Types of Cloud Computing
When researching the cloud, you might come across three major categories that offer different services provided for you. You might note that they are not entirely distinct from one another and are often vaguely defined. So you can better understand cloud computing in layman terms, we’ve explained the differences below.
- Infrastructure as a Service (IaaS) is often the most basic service as you are essentially purchasing access to raw computing or storage hardware over the internet- this might include direct access to servers or storage. Most of these services are set up to pay-as-you-go, so you only get what you need. A typical example of IaaS is web hosting: a monthly subscription or a per-MB/GB fee to have a host company store and serve up files for your site from their hardware.

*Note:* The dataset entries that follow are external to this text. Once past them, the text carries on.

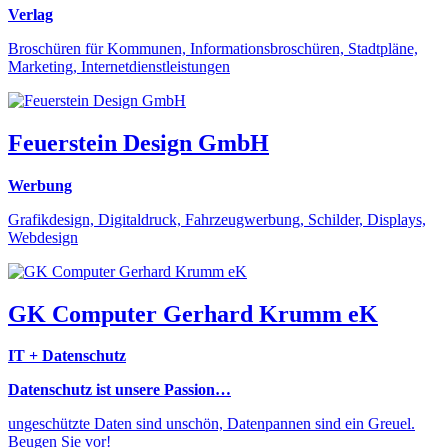
Verlag
Broschüren für Kommunen, Informationsbroschüren, Stadtpläne,
Marketing, Internetdienstleistungen
Feuerstein Design GmbH
Werbung
Grafikdesign, Digitaldruck, Fahrzeugwerbung, Schilder, Displays,
Webdesign
GK Computer Gerhard Krumm eK
IT + Datenschutz
Datenschutz ist unsere Passion…
ungeschützte Daten sind unschön, Datenpannen sind ein Greuel.
Beugen Sie vor!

- Software as a Service (SaaS) means you are using a complete application or software suite hosted on someone else’s servers. The G-Suite is a perfect example of this. You log in, create your content, and stash all of it on their servers.
- Platform as a Service (PaaS) is usually a service wherein you develop your software using web-based tools, but your software runs on the systems and hardware provided by another company. As an example, you might build your storefront website but that site – including the cart, checkout, and payment systems – is running on another company’s server that they provide to you as a service. App Cloud from Salesforce and the Google App Engine are good examples of this service.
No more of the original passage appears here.